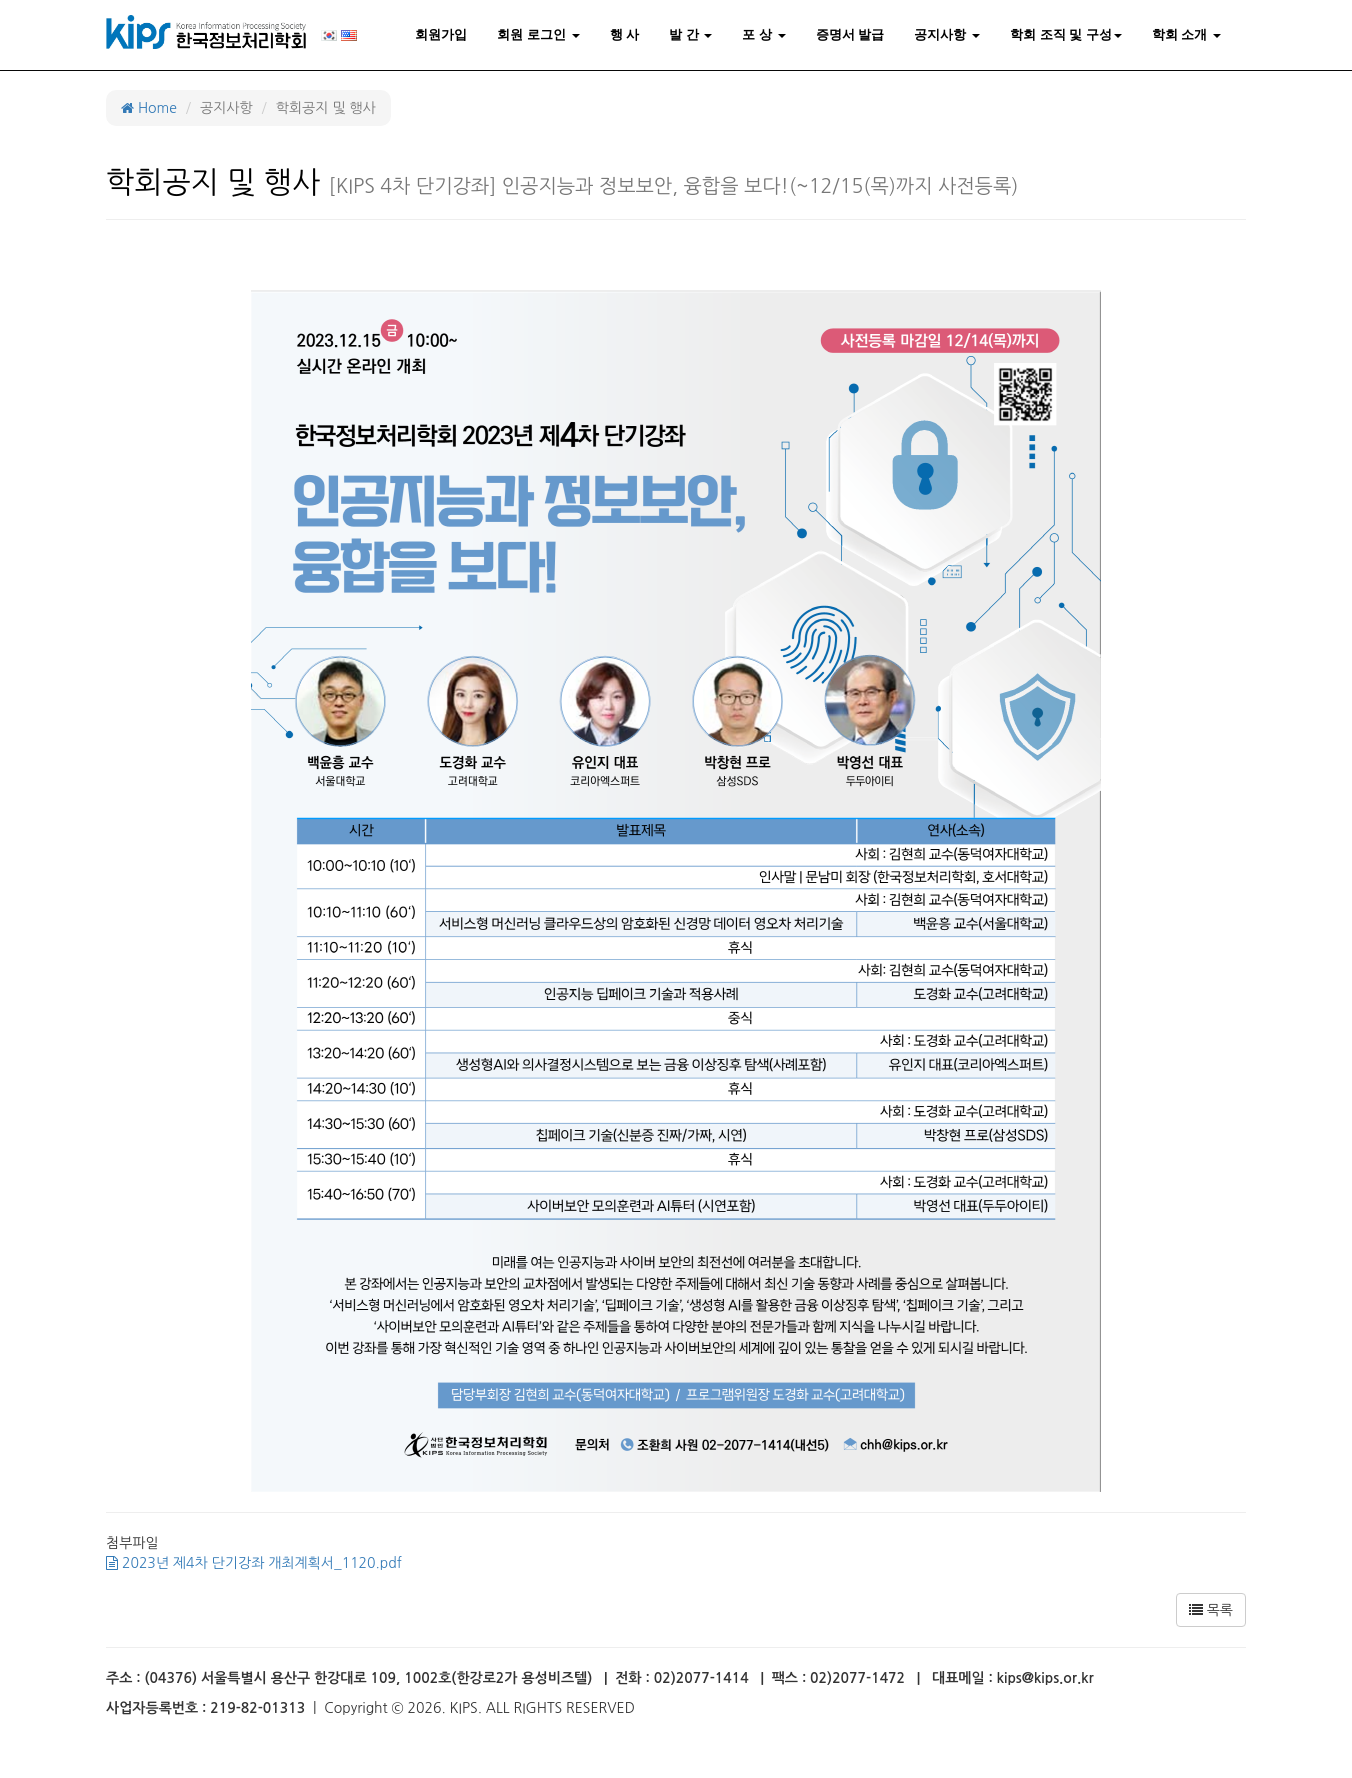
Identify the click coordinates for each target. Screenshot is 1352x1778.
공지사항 (947, 34)
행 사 (625, 34)
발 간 (690, 34)
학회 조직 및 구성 (1066, 34)
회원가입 (441, 34)
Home (149, 108)
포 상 (763, 34)
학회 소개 (1186, 34)
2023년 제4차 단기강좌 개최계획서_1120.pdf (254, 1563)
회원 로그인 (538, 34)
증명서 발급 (850, 34)
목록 (1211, 1610)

**Work to complete**. Could the material above be given again exactly, pictures excluded?

**Task answer**.
Identify the click coordinates for each target. Screenshot is 1352x1778.
공지사항 (947, 34)
행 사 (625, 34)
발 간 (690, 34)
학회 조직 및 구성 (1066, 34)
회원가입 (441, 34)
Home (149, 108)
포 상 (763, 34)
학회 소개 (1186, 34)
2023년 제4차 단기강좌 개최계획서_1120.pdf (254, 1563)
회원 로그인 (538, 34)
증명서 발급 (850, 34)
목록 (1211, 1610)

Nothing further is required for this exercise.